O dia em que a cozinha deixou de parecer minha
As moscas da fruta têm um talento especial para aparecer quando já estás no limite. A cozinha até parece arrumada, há meio limão na tábua, e tu sentes-te ligeiramente orgulhoso(a) por estares a fazer vida de adulto. E depois vês: um pontinho minúsculo a dar voltas preguiçosas sobre a fruteira, como se fosse dono da casa. Batas no ar, falhas de forma ridícula e convences-te de que é só uma.
Na manhã seguinte já não é uma. São sete. Ou vinte. Estão no lava-loiça, a rondar a esponja, a pairar junto à tampa do lixo, a materializarem-se do nada assim que te atreves a descascar uma banana. Ficas com a caneca na mão a vê-las atravessar a luz como pó com intenção, e algo dentro de ti cede. Há um tipo de raiva silenciosa que aparece nestes momentos. Uma pessoa só consegue dizer “Mas de onde é que elas vêm?” um certo número de vezes antes de decidir que isto é guerra.

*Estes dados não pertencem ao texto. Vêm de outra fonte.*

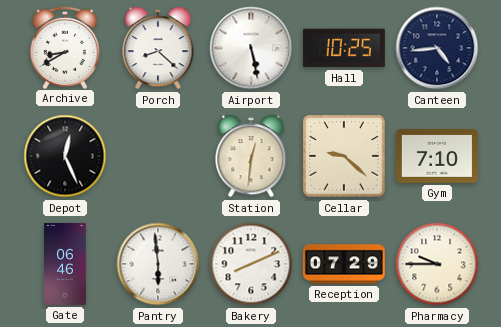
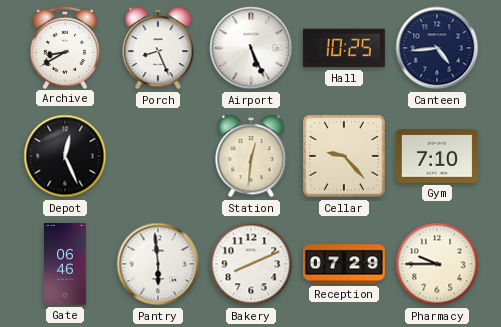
Porch: 8:22 -> 8:26
Airport: 5:28 -> 5:26
Cellar: 9:22 -> 9:23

O meu ponto de ruptura foi no fim de agosto, naquele limbo húmido entre verão e outono em que tudo parece ligeiramente pegajoso. Comprei pêssegos em promoção, contente comigo por ser poupado(a), empilhei-os numa taça e depois esqueci-me deles durante três dias. Quando finalmente peguei num, os dedos afundaram-se como num aperto de mão horrível. O cheiro veio primeiro - doce, azedo, um pouco a vinho barato depois de uma festa. E logo a seguir, a nuvem de moscas da fruta.
Nem sequer fugiram como deve ser. Só levantaram voo, afastaram-se uns centímetros com ar ofendido e voltaram a pousar, como a dizer: “Tu? Outra vez?” Eu fiz aquela dança humana inútil - a abanar as mãos, a bater no ar, a resmungar “a sério?” para criaturas do tamanho de uma semente de papoila. Depois fiz o que qualquer adulto racional faz. Meti o pêssego bolorento no lixo, dei nó no saco, atirei-o para fora e passei água bem quente na taça como se estivesse a lavar provas de um crime.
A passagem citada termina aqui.